NEW YORK, NY
November 21, 2003
—
City teachers and school employees got to air their views yesterday, in the last of a series of city council hearings about their work rules. Pamela Price Haynes of PS 161 in Harlem said teachers were being demonized.
HAYNES: I feel that you are helping to ring the death knell of unions which have been instrumental in making this city a great city.
With the mayor and the chancellor vowing to reform the labor contracts, WNYC's Beth Fertig reports on the challenges that lie ahead.
The council hearings have been filled with rage and finger-pointing. School officials complained about a lack of control over principals and custodians. And principals sounded equally frustrated by how difficult it can be to fire teachers.
MAN: The principal can stay there 5 years with an incompetent teacher, rated year after year incompetent there's no set rule.
WOMAN: It became a nightmarish existence for close to a year and a half. The union has people whose job it is to know exactly how to dissect a letter. That's all they do.
The dramatic testimony, some of it from anonymous witnesses, gave the hearings a sense of intrigue. Teachers' union president Randi Weingarten lashed out at comparisons to hearings on police corruption.
WEINGARTEN: I went into a school yesterday and people were astounded. People were astounded that anybody would have - relate - the Frank Serpico Knapp commission issue to teachers in the school system right now.

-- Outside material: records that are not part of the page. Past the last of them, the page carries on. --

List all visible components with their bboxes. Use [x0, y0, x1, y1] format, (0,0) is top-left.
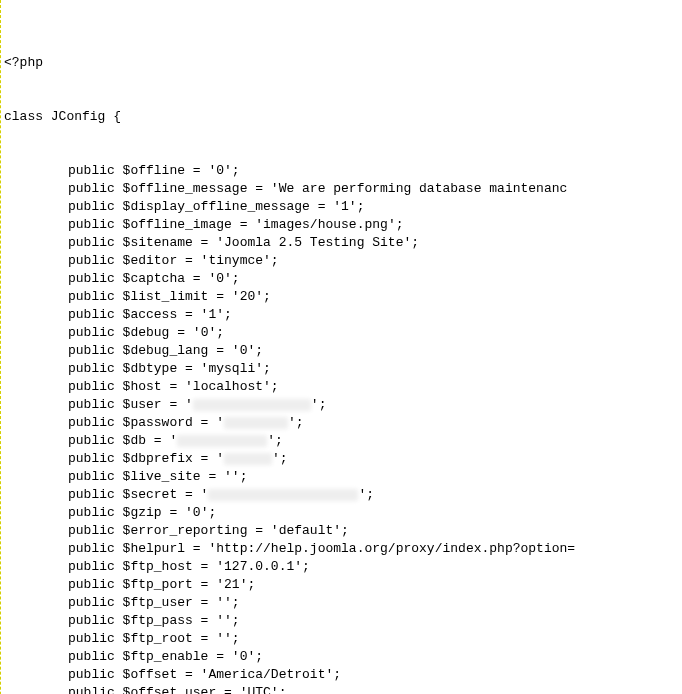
code-line: public $offset = 'America/Detroit';	[4, 666, 682, 684]
assignment-value: UTC	[247, 685, 270, 694]
config-assignment: public $user = '';	[4, 396, 326, 414]
assignment-suffix: ';	[255, 289, 271, 304]
assignment-prefix: public $ftp_pass = '	[68, 613, 224, 628]
code-line: public $password = '';	[4, 414, 682, 432]
assignment-prefix: public $offset = '	[68, 667, 208, 682]
assignment-value: 127.0.0.1	[224, 559, 294, 574]
config-assignment: public $ftp_pass = '';	[4, 612, 240, 630]
assignment-prefix: public $ftp_enable = '	[68, 649, 240, 664]
config-assignment: public $offline = '0';	[4, 162, 240, 180]
assignment-prefix: public $ftp_user = '	[68, 595, 224, 610]
config-assignment: public $password = '';	[4, 414, 304, 432]
assignment-value: America/Detroit	[208, 667, 325, 682]
assignment-suffix: ';	[403, 235, 419, 250]
redacted-value	[224, 417, 288, 429]
config-assignment: public $ftp_enable = '0';	[4, 648, 263, 666]
assignment-suffix: ';	[263, 379, 279, 394]
code-line: public $dbprefix = '';	[4, 450, 682, 468]
code-line: public $sitename = 'Joomla 2.5 Testing S…	[4, 234, 682, 252]
assignment-prefix: public $ftp_host = '	[68, 559, 224, 574]
assignment-prefix: public $offset_user = '	[68, 685, 247, 694]
config-assignment: public $ftp_user = '';	[4, 594, 240, 612]
assignment-prefix: public $list_limit = '	[68, 289, 240, 304]
assignment-suffix: ';	[224, 271, 240, 286]
assignment-suffix: ';	[201, 505, 217, 520]
redacted-value	[224, 453, 272, 465]
assignment-prefix: public $display_offline_message = '	[68, 199, 341, 214]
assignment-suffix: ';	[224, 613, 240, 628]
assignment-suffix: ';	[240, 577, 256, 592]
assignment-value: 0	[216, 271, 224, 286]
assignment-prefix: public $offline_image = '	[68, 217, 263, 232]
assignment-prefix: public $debug_lang = '	[68, 343, 240, 358]
config-assignment: public $offset_user = 'UTC';	[4, 684, 286, 694]
assignment-prefix: public $offline_message = '	[68, 181, 279, 196]
code-line: public $user = '';	[4, 396, 682, 414]
assignment-value: 1	[341, 199, 349, 214]
assignment-prefix: public $secret = '	[68, 487, 208, 502]
config-assignment: public $error_reporting = 'default';	[4, 522, 349, 540]
class-declaration: class JConfig {	[4, 109, 121, 124]
assignment-suffix: ';	[267, 433, 283, 448]
assignment-suffix: ';	[232, 469, 248, 484]
assignment-value: images/house.png	[263, 217, 388, 232]
assignment-value: We are performing database maintenanc	[279, 181, 568, 196]
assignment-suffix: ';	[247, 343, 263, 358]
assignment-prefix: public $user = '	[68, 397, 193, 412]
config-assignment: public $helpurl = 'http://help.joomla.or…	[4, 540, 575, 558]
code-line: public $ftp_pass = '';	[4, 612, 682, 630]
code-line: public $host = 'localhost';	[4, 378, 682, 396]
assignment-value: 0	[216, 163, 224, 178]
config-assignment: public $ftp_host = '127.0.0.1';	[4, 558, 310, 576]
assignment-prefix: public $sitename = '	[68, 235, 224, 250]
code-line: public $ftp_enable = '0';	[4, 648, 682, 666]
config-assignment: public $db = '';	[4, 432, 283, 450]
redacted-value	[177, 435, 267, 447]
assignment-value: Joomla 2.5 Testing Site	[224, 235, 403, 250]
config-assignment: public $dbtype = 'mysqli';	[4, 360, 271, 378]
assignment-suffix: ';	[263, 253, 279, 268]
assignment-value: tinymce	[208, 253, 263, 268]
config-assignment: public $access = '1';	[4, 306, 232, 324]
assignment-prefix: public $db = '	[68, 433, 177, 448]
code-line: <?php	[4, 54, 682, 72]
assignment-prefix: public $access = '	[68, 307, 208, 322]
assignment-suffix: ';	[294, 559, 310, 574]
config-assignment: public $ftp_root = '';	[4, 630, 240, 648]
code-line: public $display_offline_message = '1';	[4, 198, 682, 216]
code-line: public $live_site = '';	[4, 468, 682, 486]
redacted-value	[193, 399, 311, 411]
config-assignment: public $captcha = '0';	[4, 270, 240, 288]
assignment-value: http://help.joomla.org/proxy/index.php?o…	[216, 541, 575, 556]
code-line: public $debug = '0';	[4, 324, 682, 342]
config-assignment: public $offline_image = 'images/house.pn…	[4, 216, 403, 234]
assignment-suffix: ';	[325, 667, 341, 682]
code-body: public $offline = '0';public $offline_me…	[4, 162, 682, 694]
code-line: public $offline = '0';	[4, 162, 682, 180]
assignment-suffix: ';	[208, 325, 224, 340]
config-assignment: public $dbprefix = '';	[4, 450, 288, 468]
assignment-prefix: public $live_site = '	[68, 469, 232, 484]
assignment-prefix: public $offline = '	[68, 163, 216, 178]
config-assignment: public $host = 'localhost';	[4, 378, 279, 396]
code-line: public $ftp_root = '';	[4, 630, 682, 648]
assignment-value: 0	[193, 505, 201, 520]
code-line: public $offline_image = 'images/house.pn…	[4, 216, 682, 234]
assignment-prefix: public $captcha = '	[68, 271, 216, 286]
assignment-suffix: ';	[358, 487, 374, 502]
code-editor: <?php class JConfig { public $offline = …	[0, 0, 682, 694]
assignment-suffix: ';	[224, 631, 240, 646]
assignment-suffix: ';	[311, 397, 327, 412]
assignment-suffix: ';	[272, 451, 288, 466]
code-line: public $list_limit = '20';	[4, 288, 682, 306]
assignment-value: localhost	[193, 379, 263, 394]
code-line: public $ftp_port = '21';	[4, 576, 682, 594]
config-assignment: public $debug_lang = '0';	[4, 342, 263, 360]
assignment-suffix: ';	[288, 415, 304, 430]
code-line: public $ftp_user = '';	[4, 594, 682, 612]
php-open-tag: <?php	[4, 55, 43, 70]
assignment-prefix: public $dbprefix = '	[68, 451, 224, 466]
config-assignment: public $ftp_port = '21';	[4, 576, 255, 594]
assignment-suffix: ';	[349, 199, 365, 214]
assignment-suffix: ';	[216, 307, 232, 322]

The school contracts are dense, complicated documents. They include rules governing everything from how custodians change the lightbulbs to seniority protections for teachers and principals. But remember, they were agreed to by generations of chancellors and mayors.
ROBINS: I guess cause I've been around so long, for me it was theater.
Harvey Robins is a former deputy chancellor who was also a top official under mayor David Dinkins. Under the old system, contracts were negotiated by three sides: the board of education, the unions, and the mayor - who was often beholden to labor. But now that the mayor is running the schools, it's Bloomberg versus the unions. And as Robins notes, this mayor was elected despite opposition from the teachers. So getting them to join his reform effort requires a different approach.
ROBINS: It seems to me now he needs to use a huge amount of political capital and say that the focus now must be on these entrenched labor rules. They must be changed, he can't do it alone.
Robins says the mayor needs to engage the business community and parents if real change is going to happen.
But some say the mayor already had his chance. Last year's contract settlement gave the teachers a big raise in exchange for working an extra 20 minutes each day. The Bloomberg administration may feel that entitles the city to ask for greater productivity savings this time around. But lawyer Terry McGinnis - who represents the transit workers - disagrees.
MCGINNIS: Having granted the raise from teachers point of view for him to come back and insist on work rule changes that would undercut their wage base or their earnings expectations would be like giving the raise back and that's not likely to occur.
Chancellor Klein wants to pay more money to experienced teachers and principals working in struggling schools. The head of the teachers union has proposed a simplified contract in 100 schools as an experiment. The current contract is hundreds of pages long.
But real change doesn't happen by negotiating in public, says Linda Kaboolian - who teaches at Harvard's Kennedy School of Government. She's been an independent consultant during education contract negotiations in San Francisco and Boston. She says convoluted work rules result when cities don't want to pay for higher raises or when unions fight for protections. She calls the rules scar tissue.
KABOOLIAN: It represents in many ways a kind of sclerosis of bad relationships. And the way that you deal with peeling off some of that scar tissue is by working and problem solving with each other. It's not about banging each other over the head in public.
With Bloomberg leading the charge in a tight fiscal climate - and a national push toward vouchers and charter schools - some say this may be a moment for change. Especially since unions are feeling more pressure as the old model for public education is chiseled away. For WNYC I'm Beth Fertig.